Go through the data line by line and count the lines that hold "utilisation". Reply with the total only.

▶ [Extracted records]
-- Opening Marker --

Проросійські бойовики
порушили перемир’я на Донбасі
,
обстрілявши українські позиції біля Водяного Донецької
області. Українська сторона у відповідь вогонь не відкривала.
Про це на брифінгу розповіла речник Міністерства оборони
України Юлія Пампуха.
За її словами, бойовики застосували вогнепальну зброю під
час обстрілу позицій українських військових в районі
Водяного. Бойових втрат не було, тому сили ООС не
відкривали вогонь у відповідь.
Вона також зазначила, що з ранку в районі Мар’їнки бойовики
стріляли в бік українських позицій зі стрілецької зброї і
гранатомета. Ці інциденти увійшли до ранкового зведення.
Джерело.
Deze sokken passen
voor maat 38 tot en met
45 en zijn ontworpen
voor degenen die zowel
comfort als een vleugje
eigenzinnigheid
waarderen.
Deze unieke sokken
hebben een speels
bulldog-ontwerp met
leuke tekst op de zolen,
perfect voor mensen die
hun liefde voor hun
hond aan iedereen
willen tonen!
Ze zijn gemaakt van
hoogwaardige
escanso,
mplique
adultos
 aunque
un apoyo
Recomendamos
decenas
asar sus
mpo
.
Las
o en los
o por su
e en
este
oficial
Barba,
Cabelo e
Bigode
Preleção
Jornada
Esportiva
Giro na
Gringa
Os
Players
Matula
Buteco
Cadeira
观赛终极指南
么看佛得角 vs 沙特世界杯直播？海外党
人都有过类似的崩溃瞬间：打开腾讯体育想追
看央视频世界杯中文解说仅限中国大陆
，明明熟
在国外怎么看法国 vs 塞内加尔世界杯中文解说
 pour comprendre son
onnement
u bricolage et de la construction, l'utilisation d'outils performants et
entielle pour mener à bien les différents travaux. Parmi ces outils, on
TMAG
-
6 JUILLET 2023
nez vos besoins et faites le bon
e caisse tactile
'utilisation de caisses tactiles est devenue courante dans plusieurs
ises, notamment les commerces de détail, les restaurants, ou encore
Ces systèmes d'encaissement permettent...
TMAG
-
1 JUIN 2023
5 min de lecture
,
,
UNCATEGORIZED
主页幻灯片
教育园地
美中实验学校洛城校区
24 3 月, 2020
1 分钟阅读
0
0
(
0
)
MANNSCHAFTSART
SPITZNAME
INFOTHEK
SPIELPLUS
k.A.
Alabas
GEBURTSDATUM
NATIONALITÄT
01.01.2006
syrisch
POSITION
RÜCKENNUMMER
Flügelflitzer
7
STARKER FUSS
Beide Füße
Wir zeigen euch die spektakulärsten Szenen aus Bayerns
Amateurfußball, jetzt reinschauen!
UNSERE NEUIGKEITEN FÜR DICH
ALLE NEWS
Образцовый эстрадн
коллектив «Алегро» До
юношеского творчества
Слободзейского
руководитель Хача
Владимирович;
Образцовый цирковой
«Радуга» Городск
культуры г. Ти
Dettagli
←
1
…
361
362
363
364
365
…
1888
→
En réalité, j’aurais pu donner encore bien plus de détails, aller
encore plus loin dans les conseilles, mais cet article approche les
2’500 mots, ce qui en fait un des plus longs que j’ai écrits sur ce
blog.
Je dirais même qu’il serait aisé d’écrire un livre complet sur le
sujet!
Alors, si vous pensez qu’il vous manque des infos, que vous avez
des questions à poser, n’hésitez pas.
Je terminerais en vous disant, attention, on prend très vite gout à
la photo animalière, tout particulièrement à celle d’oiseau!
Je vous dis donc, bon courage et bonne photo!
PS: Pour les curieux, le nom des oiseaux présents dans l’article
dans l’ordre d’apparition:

-- Closing Marker --

▶ [Written solution] 2